FFRF key in having Calif. cross taken off public land

After complaints by the Freedom From Religion Foundation and a sustained campaign by local freethinking groups, a hilltop cross has been removed from public property in California — at least for now.

FFRF was first contacted in 2015 by members of the East Bay Atheists about a cross in the Albany Hill Park. The 20-foot cross had been put up in 1971 on private property by a member of the Lions Club. He later gave the club an easement (a legal right to access to the property) to continue to maintain and illuminate the cross. The land eventually ended up as a public park as part of a development deal, though still burdened with the Lions Club’s easement.

In 2016 and 2017, FFRF lodged complaints with the city of Albany about the cross’ presence on public property. The Albany City Council agreed and indicated a unanimous desire to take down the cross but needed to work out the property law issues with the Lion’s Club, which vehemently opposed the removal of the cross. The Lions Club sued in 2017, objecting to the city’s challenge of its easement. After several years of litigation, the case was settled in 2019 with the cross still up and the easement remaining in place, upheld by the courts as valid. FFRF filed an amicus brief during this litigation in support of the city before the 9th U.S. Circuit Court of Appeals.

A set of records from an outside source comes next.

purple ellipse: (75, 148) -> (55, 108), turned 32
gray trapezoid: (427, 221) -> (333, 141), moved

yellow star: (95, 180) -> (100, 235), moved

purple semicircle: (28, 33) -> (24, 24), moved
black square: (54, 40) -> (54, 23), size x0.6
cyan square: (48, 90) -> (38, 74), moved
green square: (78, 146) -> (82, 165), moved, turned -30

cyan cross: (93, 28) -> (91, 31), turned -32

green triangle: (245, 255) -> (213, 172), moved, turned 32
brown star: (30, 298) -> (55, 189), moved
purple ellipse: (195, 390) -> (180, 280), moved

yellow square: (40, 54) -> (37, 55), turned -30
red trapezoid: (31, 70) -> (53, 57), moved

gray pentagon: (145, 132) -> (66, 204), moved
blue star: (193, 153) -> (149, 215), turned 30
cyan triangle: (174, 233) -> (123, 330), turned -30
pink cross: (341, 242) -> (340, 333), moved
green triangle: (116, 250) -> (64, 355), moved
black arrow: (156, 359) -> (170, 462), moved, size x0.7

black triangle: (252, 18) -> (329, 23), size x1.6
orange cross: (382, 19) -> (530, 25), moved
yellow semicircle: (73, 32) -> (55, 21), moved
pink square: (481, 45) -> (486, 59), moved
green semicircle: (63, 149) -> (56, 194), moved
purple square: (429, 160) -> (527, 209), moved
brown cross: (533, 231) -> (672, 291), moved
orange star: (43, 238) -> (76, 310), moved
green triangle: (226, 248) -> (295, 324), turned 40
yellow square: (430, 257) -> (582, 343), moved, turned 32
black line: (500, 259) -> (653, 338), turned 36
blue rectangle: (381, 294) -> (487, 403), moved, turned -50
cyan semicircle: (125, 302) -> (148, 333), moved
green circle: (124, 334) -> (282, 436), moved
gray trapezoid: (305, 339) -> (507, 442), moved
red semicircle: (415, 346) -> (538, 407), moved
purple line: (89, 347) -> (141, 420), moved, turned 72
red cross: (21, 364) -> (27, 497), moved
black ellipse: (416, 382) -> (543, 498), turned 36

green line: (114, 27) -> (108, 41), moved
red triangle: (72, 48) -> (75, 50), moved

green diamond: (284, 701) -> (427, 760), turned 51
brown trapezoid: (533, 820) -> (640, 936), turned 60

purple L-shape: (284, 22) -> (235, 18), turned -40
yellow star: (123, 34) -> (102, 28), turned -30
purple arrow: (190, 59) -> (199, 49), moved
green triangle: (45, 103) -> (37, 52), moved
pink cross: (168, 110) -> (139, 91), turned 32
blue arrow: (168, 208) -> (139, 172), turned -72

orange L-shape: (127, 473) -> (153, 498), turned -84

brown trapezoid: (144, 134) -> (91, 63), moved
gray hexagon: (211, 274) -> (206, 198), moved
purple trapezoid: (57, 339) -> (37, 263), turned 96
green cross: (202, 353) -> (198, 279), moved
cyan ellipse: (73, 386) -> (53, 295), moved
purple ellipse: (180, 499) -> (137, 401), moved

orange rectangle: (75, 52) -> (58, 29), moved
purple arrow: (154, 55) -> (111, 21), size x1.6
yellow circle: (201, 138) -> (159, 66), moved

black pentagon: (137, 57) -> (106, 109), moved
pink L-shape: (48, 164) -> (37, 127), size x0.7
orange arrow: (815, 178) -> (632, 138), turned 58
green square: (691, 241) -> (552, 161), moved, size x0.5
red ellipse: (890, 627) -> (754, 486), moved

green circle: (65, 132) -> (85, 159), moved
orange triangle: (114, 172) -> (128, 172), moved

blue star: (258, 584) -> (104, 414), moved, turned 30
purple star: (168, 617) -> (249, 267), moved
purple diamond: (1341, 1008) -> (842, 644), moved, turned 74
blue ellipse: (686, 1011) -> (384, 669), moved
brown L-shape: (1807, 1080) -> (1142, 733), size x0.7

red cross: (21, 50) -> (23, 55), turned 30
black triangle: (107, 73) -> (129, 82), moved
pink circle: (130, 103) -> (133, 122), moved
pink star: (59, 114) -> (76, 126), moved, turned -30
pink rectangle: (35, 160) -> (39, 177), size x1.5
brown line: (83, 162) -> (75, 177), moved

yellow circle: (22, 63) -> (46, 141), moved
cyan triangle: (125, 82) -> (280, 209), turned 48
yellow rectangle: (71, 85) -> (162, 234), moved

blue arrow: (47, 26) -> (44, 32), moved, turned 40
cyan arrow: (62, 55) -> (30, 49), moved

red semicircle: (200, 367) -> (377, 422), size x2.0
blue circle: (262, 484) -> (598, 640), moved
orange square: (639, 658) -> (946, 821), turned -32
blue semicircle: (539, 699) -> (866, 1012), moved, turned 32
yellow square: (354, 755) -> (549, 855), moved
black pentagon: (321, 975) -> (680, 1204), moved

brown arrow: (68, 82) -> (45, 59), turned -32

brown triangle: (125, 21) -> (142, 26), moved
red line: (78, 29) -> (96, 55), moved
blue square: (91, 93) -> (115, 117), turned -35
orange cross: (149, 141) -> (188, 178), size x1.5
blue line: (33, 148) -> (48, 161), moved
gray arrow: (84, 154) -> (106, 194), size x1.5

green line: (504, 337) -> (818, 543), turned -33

The federal district court judge, affirmed by the 9th Circuit, had indicated that while the easement was valid, the cross was unconstitutional and the city needed to find a way to remedy the constitutional violation, suggesting eminent domain as one possible solution. In 2022, the city began the process to resolve the Establishment Clause violation by taking possession of the Lions Club’s easement via eminent domain so the cross could be finally taken down.

Finally, the city of Albany removed the cross from the property on June 8, following state court orders upholding a “prejudgment possession” in the eminent domain action. A trial set for mid-July will determine whether the eminent domain action is valid, with the possibility remaining that the city could have to return the cross to the property if it is found invalid. Meanwhile, the city has placed the cross in storage.

“The city has actually put its money where its mouth is, and our city looks a little bit more accepting now in a way that we think is consistent with our values,” Albany Mayor Aaron Tiedemann has stated. “For the small local group of people that really want to see the cross stay, when you’ve had such privilege for so long, losing it feels like being oppressed. That’s going to be an adjustment for folks, but I think we will all get used to it, and I think it’s a real benefit.”

FFRF is very pleased by the city of Albany’s determined defense of secularism, as FFRF Co-President Annie Laurie Gaylor told the local publication.

“It’s very gratifying and satisfying news to see the city do the right thing, even in a political climate that isn’t very supportive of separation of church and state,” Gaylor said. “Kudos to Albany and their governance for fighting this and being so adamant.”

The Freedom From Religion Foundation is a national nonprofit organization with over 41,000 members and several chapters across the country, including more than 5,000 members and two chapters in California. Its purposes are to protect the constitutional principle of separation between state and church, and to educate the public on matters relating to nontheism.